Außerdem noch eine Anmerkung zu den Einstellungen: die sind nun komplett separat für Foto und Video. Das ist tatsächlich sehr sinnvoll. Vielleicht fotografiere ich mit manuellen Einstellungen, aber möchte im Filmmodus lieber die Automatik haben mit AutoISO usw. Nun kann ich zwischen beiden Welten hin und her schalten ohne jedesmal alle Einstellungen ändern zu müssen.
Autofokus
Sony hat in den letzten Jahren ja schon ordentlich abgeliefert bei Autofokus und hat nun bei der A7 IV noch eine Schippe draufgelegt. Die Kamera profitiert von den Entwicklungen des Topmodells A1. Es gibt nun 759 AF-Punkte, die 94% der Bildfläche abdecken. Ich will das mal laienhaft ausdrücken. Was will man denn noch mehr? Die Kamera hat Autofokusfelder einfach überall und es gibt gefühlt 100 verschiedene AF-Einstellungen. Man kann aber auch einfach die Kamera in die Hand nehmen und sie stellt dort scharf, wo es sein soll – superschnell und superzuverlässig.

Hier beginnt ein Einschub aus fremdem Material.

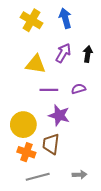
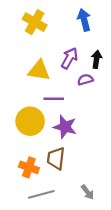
blue arrow: (65, 18) -> (84, 20), moved
purple semicircle: (79, 89) -> (85, 80), moved
yellow circle: (23, 125) -> (30, 121), moved
gray arrow: (80, 175) -> (87, 192), turned 56

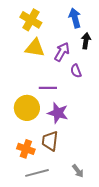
black arrow: (96, 59) -> (86, 41), moved
yellow triangle: (39, 71) -> (35, 48), moved
purple semicircle: (85, 80) -> (76, 71), turned -96

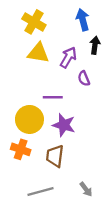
orange cross: (26, 149) -> (21, 149), moved

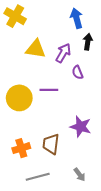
yellow cross: (34, 22) -> (15, 16), moved
yellow circle: (29, 119) -> (19, 98), moved
purple star: (64, 125) -> (81, 127), moved
orange cross: (21, 149) -> (21, 148), moved, turned -36

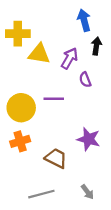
yellow cross: (15, 16) -> (18, 34), moved, turned -30
brown trapezoid: (51, 144) -> (56, 158), turned 110
orange cross: (21, 148) -> (20, 141), moved

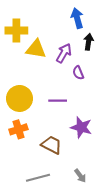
purple line: (54, 99) -> (58, 101), moved

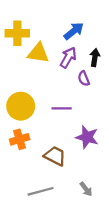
blue arrow: (77, 18) -> (74, 31), moved, turned 66
black arrow: (89, 42) -> (95, 58), moved

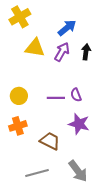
yellow cross: (17, 33) -> (20, 17), moved, turned -30
purple semicircle: (84, 79) -> (76, 95), moved
yellow circle: (21, 106) -> (19, 96), size x0.7
gray arrow: (86, 189) -> (78, 171), size x1.6

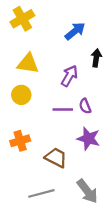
yellow triangle: (35, 48) -> (28, 64), moved
purple arrow: (62, 52) -> (69, 76), moved
yellow circle: (19, 96) -> (21, 95), moved

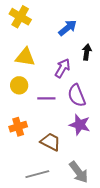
yellow cross: (22, 19) -> (20, 17), turned -30
purple semicircle: (85, 106) -> (77, 95), size x1.6
purple line: (63, 109) -> (46, 98), moved

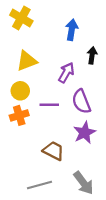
blue arrow: (68, 28) -> (72, 30), turned -42
yellow triangle: (25, 57) -> (27, 61), turned -30
purple star: (80, 125) -> (85, 133), turned 30
orange cross: (18, 127) -> (19, 115), moved

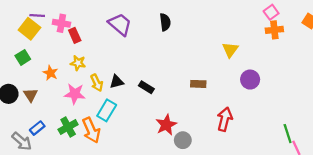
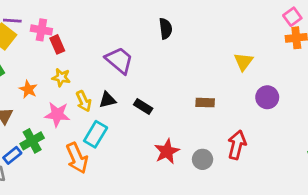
purple trapezoid: (120, 24) -> (119, 60), moved
green cross: (68, 127) -> (32, 141), moved
gray circle: (183, 140) -> (203, 159), moved

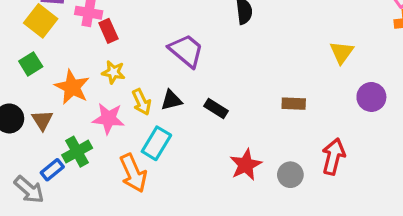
orange star: (28, 89) -> (72, 87), size x1.5

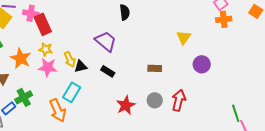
red rectangle: (108, 31) -> (43, 24), size x1.5
purple trapezoid: (186, 51) -> (106, 41), moved
yellow arrow: (142, 102) -> (70, 59), moved
pink star: (108, 118) -> (48, 67), moved
gray circle: (290, 175) -> (155, 100), moved

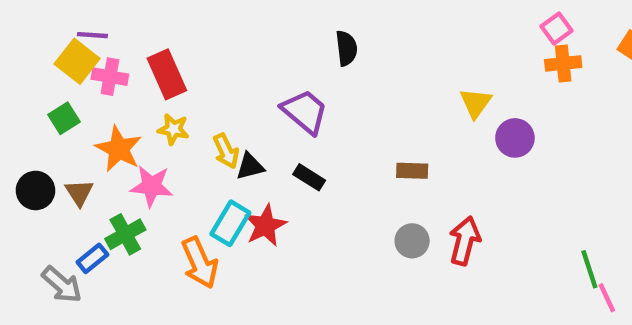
pink cross: (31, 13) -> (110, 77), moved
purple circle: (202, 64) -> (515, 138), moved
pink star: (48, 67) -> (152, 186), moved
red star: (126, 105) -> (265, 226), moved

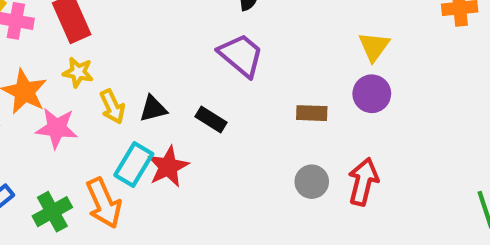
purple trapezoid: (305, 112) -> (241, 55), moved
purple circle: (515, 138) -> (372, 94), moved
yellow arrow: (226, 151) -> (112, 107), moved
green cross: (125, 234) -> (52, 212), moved

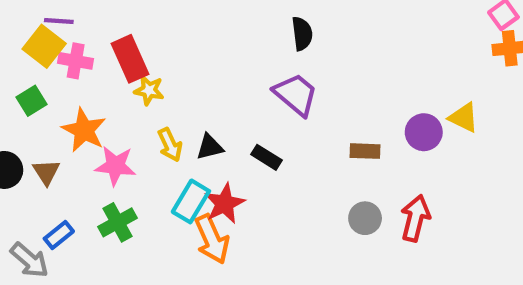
yellow triangle: (374, 47) -> (464, 118), moved, turned -40
yellow star: (78, 72) -> (149, 90), moved
orange arrow: (104, 203) -> (212, 239), moved
green cross: (52, 212) -> (118, 222), moved

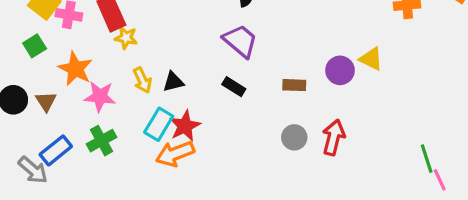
black rectangle: (266, 157) -> (234, 87), moved
blue rectangle: (59, 235) -> (56, 150), size x1.4
orange arrow: (212, 239) -> (175, 154), turned 93

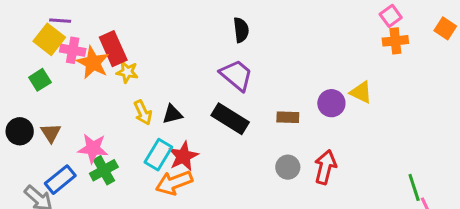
orange star: (75, 69) -> (93, 63), moved
black rectangle: (234, 87) -> (230, 119), size x1.6
pink star: (100, 97) -> (93, 148), moved

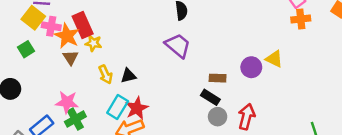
black rectangle: (230, 119) -> (210, 97), moved, size x0.7
brown triangle: (51, 133) -> (71, 58), moved

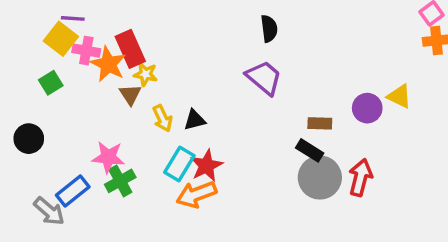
brown triangle: (71, 58) -> (130, 95), moved
gray circle: (218, 117) -> (320, 178), size x1.6

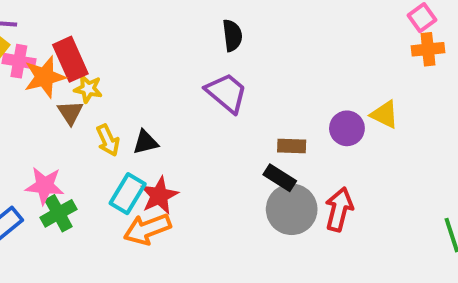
orange star: (108, 64) -> (45, 77), turned 30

Ich kann es kaum glauben wie gut der AF inzwischen ist. Ehrlich, dagegen sieht eine Canon 1DX ziemlich blass aus. Sony hat inzwischen auch die neueste Version des Eye-AF voll integriert, sodass Augen von Menschen, Tieren und Vögeln zuverlässig erkannt werden, sobald sie im Bild sind, und auf das kameranächste Auge sofort scharfgestellt wird. Ich finde es war noch nie so einfach, Action- und Sportbilder fast ohne Ausschuss zu machen.
Eine kleine aber feine Änderung will ich unbedingt noch erwähnen. Man kann nun einstellen, dass der Verschluss schließt, wenn das Objektiv abgenommen wird. So ist der Sensor vor Staub geschützt beim Objektivwechsel. Ich finde das ist ein großer Vorteil und eine wirklich nützliche Neuerung.
Fazit
Sony hat inzwischen ordentlich Konkurrenz bekommen bei den Vollformat-Mirrorless-Kameras. Die Sony A7 IV kostet auch durchaus Geld mit einem Listenpreis von 2800 Euro. Aber sie ist wirklich eine gelungene Kamera geworden. Sie erfüllt alle Punkte auf meiner Checkliste oder übertrifft sie. Die Sony A7 IV ist keine Einsteiger-Vollformatkamera, sondern eher eine kleiner A1-Bolide. Es ist kaum zu glauben wie gut Kameras heutzutage geworden sind und die Sony A7 IV bietet meiner Meinung nach das beste Gesamtpaket, was man derzeit kaufen kann. Da können die anderen Mirrorless-Kameras von Canon und Nikon oder auch von Panasonic und Leica nicht mithalten. Zudem hat Sony mit dem FE-Bajonett derzeit auch das größte Angebot an Objektiven inkl. diverse Fremdhersteller.
Mit der Sony A7 IV bekommt man also für sein Geld so ziemlich die beste Kamera, die derzeit erhältlich ist, meine ich. Dennoch, 2800 Euro für die Kamera, dazu noch ein paar tausend Euro für Objektive, das ist eine Menge Geld. Wenn man auf diverse Verbesserungen verzichten kann, dann kann man nun das Vorgängermodell A7 III ein ganzes Stück günstiger bekommen. Außerdem sollte man sich auch grundsätzlich überlegen, ob es eine Vollformat-Kamera sein muss oder ob es eine APS-C-Kamera für die eigenen Anwendungsfälle vielleicht auch tut. Hauptsache man hat Spaß beim Fotografieren!